ANN ARBOR, Mich. — Crowd funding is all the rage these days, with everyone from charities to start-up companies offering ways for masses of people to kick in small amounts of money that together can make big things happen.
But could that concept work for medical research?
A University of Michigan Health System team wants to find out – and they have just won a national prize for their prototype of a web-based platform to do it.
Today in Washington, D.C., the team accepted a $40,000 award in the prototype category of the PCORI Challenge, a competition sponsored by the federally authorized nonprofit Patient-Centered Outcomes Research Institute.
The concept, called WellSpringboard, would make it possible for anyone to propose and chip in money for ideas for new patient-focused research studies -- and for researchers to propose that they get the money and carry out the study if enough dollars are raised. The site would focus on comparative effectiveness studies – those designed to compare different prevention, diagnostic or treatment options.
The team, led by U-M physician and health researcher Matthew M. Davis, M.D., MAPP, will invest the prize money directly into further development of the WellSpringboard concept, to move it toward an eventual launch.
“We want to bring the public's voice into the world of health research, to allow them to ask for answers to questions that are most important to patients of all ages and the people who care for them,” Davis explains. “We also want to make it possible for researchers to join the virtual exchange of ideas that can attract broad public attention and investment. Researchers will be able to apply for the funding raised by the public, through a scientifically rigorous review process that involves scientists and non-scientists.”
Davis worked with U-M’s Anna Daly Kauffman, BA, and Dianne C. Singer, MPH, faculty colleagues Joyce Lee, M.D., MPH, and Susan Woolford, M.D., MPH, and staff from the Ann Arbor web development firm Inner Circle Media, to develop the WellSpringboard concept and prototype.
Davis, who is an associate professor of pediatrics and internal medicine at the U-M Medical School and associate professor of public policy at the Gerald R. Ford School of Public Policy, says the WellSpringboard concept aims to connect patients and their research ideas with researchers who can carry them out.
As the prototype moves closer to reality, Davis and his colleagues envision that members of the public and researchers will be able to create and upload brief videos showcasing their ideas or expertise.

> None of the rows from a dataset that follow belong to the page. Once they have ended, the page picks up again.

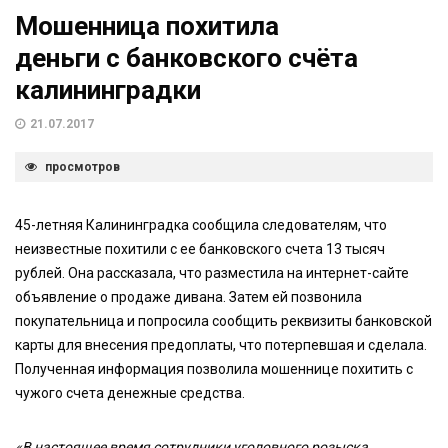
Мошенница похитила
деньги с банковского счёта
калининградки
21.07.2017
просмотров
45-летняя Калининградка сообщила следователям, что
неизвестные похитили с ее банковского счета 13 тысяч
рублей. Она рассказала, что разместила на интернет-сайте
объявление о продаже дивана. Затем ей позвонила
покупательница и попросила сообщить реквизиты банковской
карты для внесения предоплаты, что потерпевшая и сделала.
Полученная информация позволила мошеннице похитить с
чужого счета денежные средства.
«В настоящее время сотрудники уголовного розыска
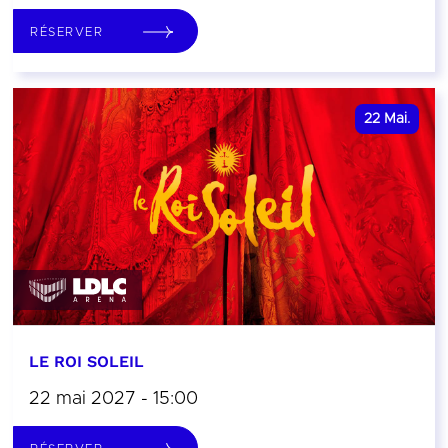
RÉSERVER
22
Mai.
LE ROI SOLEIL
22 mai 2027 - 15:00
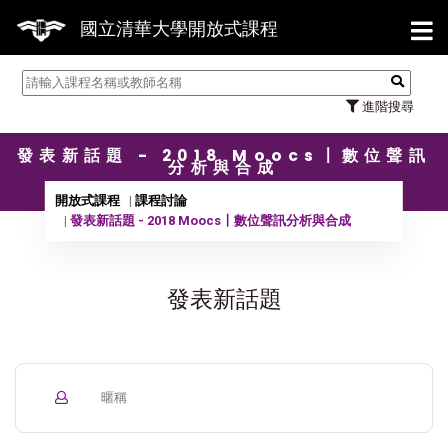
【7
國立清華大學開放式課程
進階搜尋
發表新話題 - 2018 Moocs〡數位聲訊
分析與合成
開放式課程
課程討論
發表新話題 - 2018 Moocs〡數位聲訊分析與合成
發表新話題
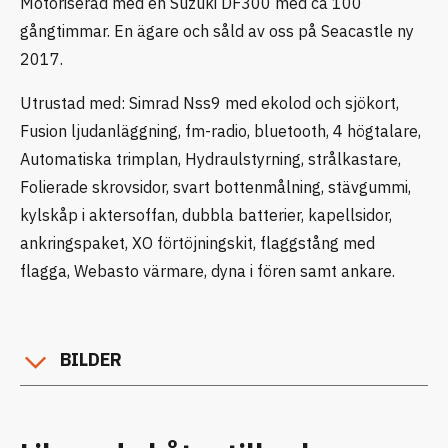
Motoriserad med en Suzuki DF300 med ca 100
gångtimmar. En ägare och såld av oss på Seacastle ny
2017.
Utrustad med: Simrad Nss9 med ekolod och sjökort,
Fusion ljudanläggning, fm-radio, bluetooth, 4 högtalare,
Automatiska trimplan, Hydraulstyrning, strålkastare,
Folierade skrovsidor, svart bottenmålning, stävgummi,
kylskåp i aktersoffan, dubbla batterier, kapellsidor,
ankringspaket, XO förtöjningskit, flaggstång med
flagga, Webasto värmare, dyna i fören samt ankare.
BILDER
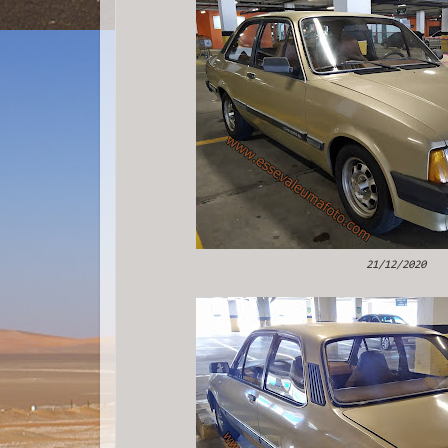
21/12/2020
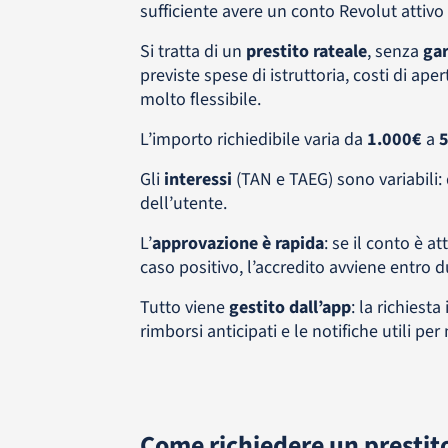
sufficiente avere un conto Revolut attivo 
Si tratta di un
prestito rateale
, senza
gar
previste spese di istruttoria, costi di a
molto flessibile.
L’importo richiedibile varia da
1.000€
a
5
Gli
interessi
(TAN e TAEG) sono variabili: d
dell’utente.
L’
approvazione è rapida
: se il conto è at
caso positivo, l’accredito avviene entro d
Tutto viene
gestito dall’app
: la richiesta
rimborsi anticipati e le notifiche utili p
Come richiedere un prestit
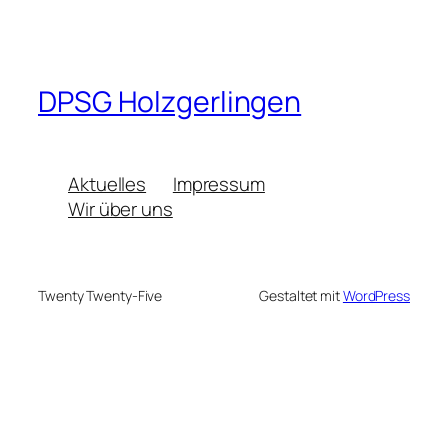
DPSG Holzgerlingen
Aktuelles
Impressum
Wir über uns
Twenty Twenty-Five
Gestaltet mit
WordPress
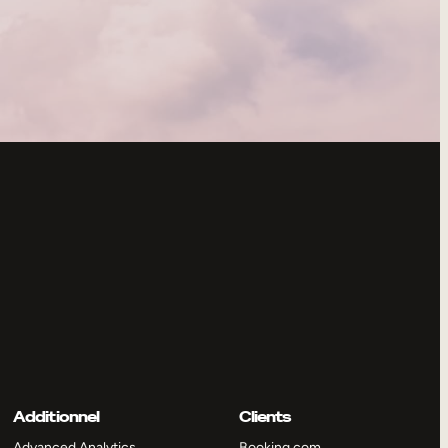
Additionnel
Clients
Advanced Analytics
Booking.com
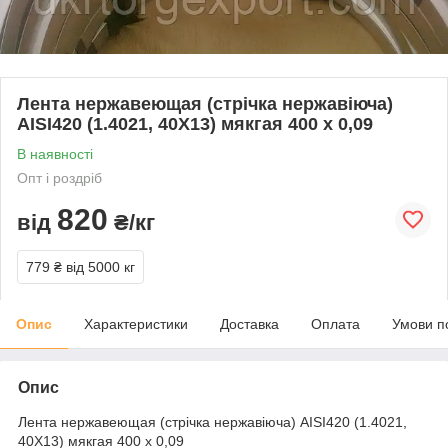
Лента нержавеющая (стрічка нержавіюча)
AISI420 (1.4021, 40Х13) мякгая 400 х 0,09
В наявності
Опт і роздріб
820
від
₴/кг
779 ₴
від 5000 кг
Опис
Характеристики
Доставка
Оплата
Умови п
Опис
Лента нержавеющая (стрічка нержавіюча) AISI420 (1.4021,
40Х13) мякгая 400 х 0,09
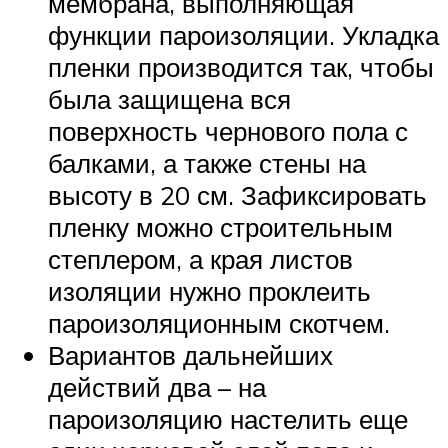
мембрана, выполняющая
функции пароизоляции. Укладка
пленки производится так, чтобы
была защищена вся
поверхность чернового пола с
балками, а также стены на
высоту в 20 см. Зафиксировать
пленку можно строительным
степлером, а края листов
изоляции нужно проклеить
пароизоляционным скотчем.
Вариантов дальнейших
действий два – на
пароизоляцию настелить еще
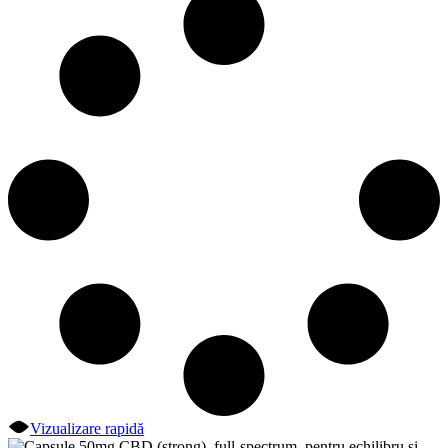
Vizualizare rapidă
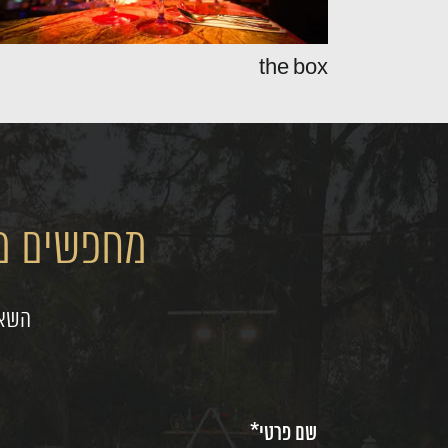
the box
מחפשים מק
השאי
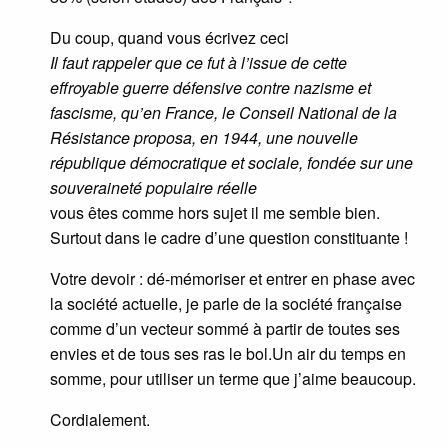
Du coup, quand vous écrivez ceci
Il faut rappeler que ce fut à l’issue de cette
effroyable guerre défensive contre nazisme et
fascisme, qu’en France, le Conseil National de la
Résistance proposa, en 1944, une nouvelle
république démocratique et sociale, fondée sur une
souveraineté populaire réelle
vous êtes comme hors sujet il me semble bien.
Surtout dans le cadre d’une question constituante !
Votre devoir : dé-mémoriser et entrer en phase avec
la société actuelle, je parle de la société française
comme d’un vecteur sommé à partir de toutes ses
envies et de tous ses ras le bol.Un air du temps en
somme, pour utiliser un terme que j’aime beaucoup.
Cordialement.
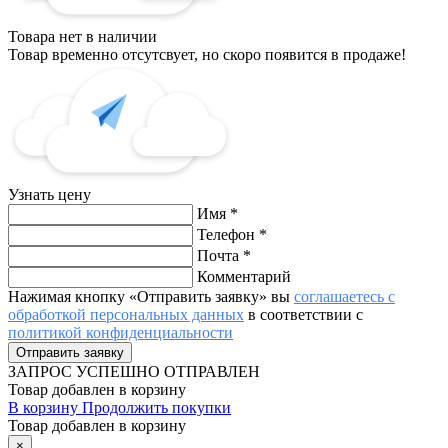
Товара нет в наличии
Товар временно отсутсвует, но скоро появится в продаже!
Узнать цену
Имя
*
Телефон
*
Почта
*
Комментарий
Нажимая кнопку «Отправить заявку» вы
соглашаетесь с
обработкой персональных данных
в соответствии с
политикой конфиденциальности
ЗАПРОС
УСПЕШНО ОТПРАВЛЕН
Товар добавлен в корзину
В корзину
Продолжить покупки
Товар добавлен в корзину
×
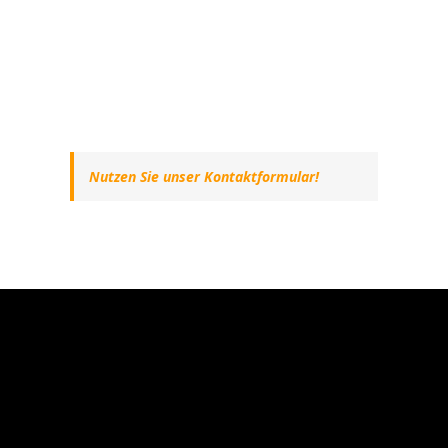
Nutzen Sie unser Kontaktformular!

By visiting the WellSpringboard website, the public could then select research ideas to contribute funds to, in any amount – and knowing that their money would only be used if the concept reaches a certain threshold and a researcher is chosen to carry out the study.

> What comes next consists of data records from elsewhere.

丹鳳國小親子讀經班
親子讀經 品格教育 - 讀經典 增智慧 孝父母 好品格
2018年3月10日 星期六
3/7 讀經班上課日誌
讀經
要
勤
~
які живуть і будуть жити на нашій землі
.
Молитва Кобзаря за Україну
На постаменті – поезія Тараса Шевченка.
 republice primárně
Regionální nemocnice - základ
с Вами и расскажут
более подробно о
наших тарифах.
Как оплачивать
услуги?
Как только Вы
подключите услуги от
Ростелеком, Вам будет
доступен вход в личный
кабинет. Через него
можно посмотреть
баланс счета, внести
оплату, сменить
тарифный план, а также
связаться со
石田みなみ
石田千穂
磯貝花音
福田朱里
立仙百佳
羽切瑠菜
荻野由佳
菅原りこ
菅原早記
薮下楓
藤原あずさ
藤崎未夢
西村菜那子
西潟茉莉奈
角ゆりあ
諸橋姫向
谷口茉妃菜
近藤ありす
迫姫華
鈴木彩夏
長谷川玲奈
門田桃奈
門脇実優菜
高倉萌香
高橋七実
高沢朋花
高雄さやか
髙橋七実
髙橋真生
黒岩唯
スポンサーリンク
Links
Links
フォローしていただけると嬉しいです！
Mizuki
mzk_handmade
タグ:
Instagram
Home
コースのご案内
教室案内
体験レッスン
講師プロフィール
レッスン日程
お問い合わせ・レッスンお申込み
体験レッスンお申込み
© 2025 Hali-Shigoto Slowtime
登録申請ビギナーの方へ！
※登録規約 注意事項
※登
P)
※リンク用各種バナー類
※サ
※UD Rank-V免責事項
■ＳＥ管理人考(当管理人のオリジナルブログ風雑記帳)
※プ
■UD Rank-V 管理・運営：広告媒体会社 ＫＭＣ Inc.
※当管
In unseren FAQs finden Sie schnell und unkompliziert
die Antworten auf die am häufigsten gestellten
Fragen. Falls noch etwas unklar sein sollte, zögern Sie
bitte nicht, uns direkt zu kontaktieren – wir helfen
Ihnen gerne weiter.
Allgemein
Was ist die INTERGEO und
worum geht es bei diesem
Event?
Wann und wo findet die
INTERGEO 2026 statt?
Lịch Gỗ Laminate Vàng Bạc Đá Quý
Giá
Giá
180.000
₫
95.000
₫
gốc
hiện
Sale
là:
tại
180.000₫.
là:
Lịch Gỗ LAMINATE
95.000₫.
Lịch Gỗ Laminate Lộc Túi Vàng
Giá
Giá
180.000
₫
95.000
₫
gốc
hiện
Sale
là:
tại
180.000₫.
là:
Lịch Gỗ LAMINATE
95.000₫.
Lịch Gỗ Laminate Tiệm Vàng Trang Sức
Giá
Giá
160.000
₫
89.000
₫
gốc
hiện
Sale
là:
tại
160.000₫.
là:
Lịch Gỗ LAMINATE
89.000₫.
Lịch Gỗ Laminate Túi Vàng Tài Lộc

“Even if someone couldn’t contribute financially, they could still say that they are willing to take part in the study, if that’s possible,” explains Davis, who notes that researchers often struggle to find enough people to participate in their studies.
Members of the public could also volunteer to review the proposals from researchers, similar to review processes that PCORI has already established. A panel made up of expert reviewers and members of the public would choose the winner for each idea that gets funded through this unique platform.
About the PCORI Challenge
The PCORI Challenge awarded prizes for both concepts and more fully developed prototypes of "matching" tools or systems that could effectively link patients and researchers interested in developing and conducting projects in the field of comparative effectiveness research.
“The PCORI Challenge has shown the innovative ways that technology could be harnessed to facilitate and encourage connections and real collaboration among patients and stakeholders,” said Anne Beal, M.D., MPH, PCORI’s Deputy Executive Director and Chief Officer for Engagement. “Patients, caregivers, clinicians, and other stakeholders must be actively involved in the development and conduct of health research to fill the knowledge gaps that hinder health decision making. We hope that the recognition this competition provided will encourage these teams to continue to develop their technologies into fully functioning patient-research matching systems. We’ll follow their progress with great interest.”
PCORI issued the challenge in collaboration with Health 2.0, a San Francisco-based company that promotes and showcases new technologies in health care through conferences, code-a-thons, challenge competitions, and more. The winning concept and prototype were announced at the fourth annual Health Datapalooza, the national conference on innovative and effective uses of health data.
The Patient-Centered Outcomes Research Institute (PCORI) is an independent, non-profit organization authorized by Congress in 2010. Its mission is to fund research that will provide patients, their caregivers and clinicians with the evidence-based information needed to make better-informed health care decisions. PCORI is committed to continuously seeking input from a broad range of stakeholders to guide its work. More information is available at www.pcori.org.